2,008ce71183,w21zb,7058,a23e4559,2,19:22:26,31 days,788f82f6,w21zb,american,3.8,4,14.8,"Tuna D'Licious, Spicy Chicken Pizza Baguette, ..."
3,008ce71183,w21zb,7059,a23e4559,3,18:54:16,18 days,788f82f6,w21zb,american,3.6,4,11.6,"Tuna D'Licious, Chocolate Eclair, Tuna D'Licio..."
4,00ba08bab4,w21zt,347,78ce75cb,3,20:39:37,39 days,24975bf7,w21zt,american,4.5,1,3.6,McGriddles Feast


In [6]:
# ---------- Utils: parsing & safe lookups ----------
def _parse_order_day(col: pd.Series) -> pd.Series:
    """
    Convert strings like '34 days' -> 34 (float).
    If already numeric or missing, handle gracefully.
    """
    s = col.astype(str).str.extract(r'(\d+\.?\d*)', expand=False)
    return pd.to_numeric(s, errors='coerce')

def _vendor_to_cuisine(vendor_ids, vendor_features):
    # Map vendor_id -> cuisine_origin, fill 'unknown' when missing
    return vendor_ids.map(vendor_features['cuisine_origin']).fillna('unknown')
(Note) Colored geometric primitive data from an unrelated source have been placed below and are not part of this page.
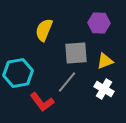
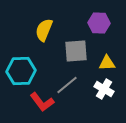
gray square: moved 2 px up
yellow triangle: moved 2 px right, 2 px down; rotated 18 degrees clockwise
cyan hexagon: moved 3 px right, 2 px up; rotated 8 degrees clockwise
gray line: moved 3 px down; rotated 10 degrees clockwise
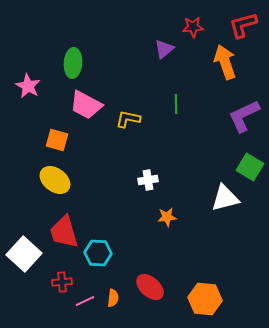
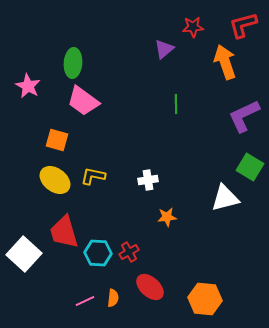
pink trapezoid: moved 3 px left, 4 px up; rotated 8 degrees clockwise
yellow L-shape: moved 35 px left, 57 px down
red cross: moved 67 px right, 30 px up; rotated 24 degrees counterclockwise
# ---------- 1) User history ----------
def get_user_history(df, user_id, n=20, sort_by_recency=True):
    """
    Return last N orders for a user with key columns.
    If `order_day` is 'X days' (days since?), we sort ascending (more recent is smaller number).
    Fallback: sort by order_id if parsing fails.
    """
    sub = df[df['customer_id'] == user_id].copy()
    if sub.empty:
        return sub  # empty DF

    # Try to parse 'order_day'
    sub['order_day_num'] = _parse_order_day(sub['order_day'])
    if sort_by_recency and sub['order_day_num'].notna().any():
        sub = sub.sort_values(by=['order_day_num','order_time'], ascending=[True, True])
    else:
        # fallback ordering
        if 'order_id' in sub.columns:
            sub = sub.sort_values(by='order_id', ascending=False)

    keep_cols = [
        'order_id','order_time','order_day','vendor_id','cuisine_origin',
        'num_products','total_order_value','products_ordered'
    ]
    keep_cols = [c for c in keep_cols if c in sub.columns]
    return sub[keep_cols].head(n)

# ---------- 2) User taste profile (cuisines & vendors) ----------
def get_user_taste(df, user_id, top_k=5):
    """
    Summarize user's cuisine & vendor preferences with simple weighted scores:
    score = orders * (avg_vendor_rating / 5).
    """
    sub = df[df['customer_id'] == user_id]
    if sub.empty:
        return pd.DataFrame(), pd.DataFrame()

    # Cuisine scores
    c = (sub.groupby('cuisine_origin')
            .agg(orders=('order_id','count'),
                 avg_rating=('avg_vendor_rating','mean'),
                 total_value=('total_order_value','sum'))
            .reset_index())
    c['score'] = c['orders'] * (c['avg_rating'] / 5.0)
    top_cuisines = c.sort_values('score', ascending=False).head(top_k)

    # Vendor scores
    v = (sub.groupby('vendor_id')
            .agg(orders=('order_id','count'),
                 avg_rating=('avg_vendor_rating','mean'),
                 total_value=('total_order_value','sum'))
            .reset_index())
    v['score'] = v['orders'] * (v['avg_rating'] / 5.0)
    top_vendors = v.sort_values('score', ascending=False).head(top_k)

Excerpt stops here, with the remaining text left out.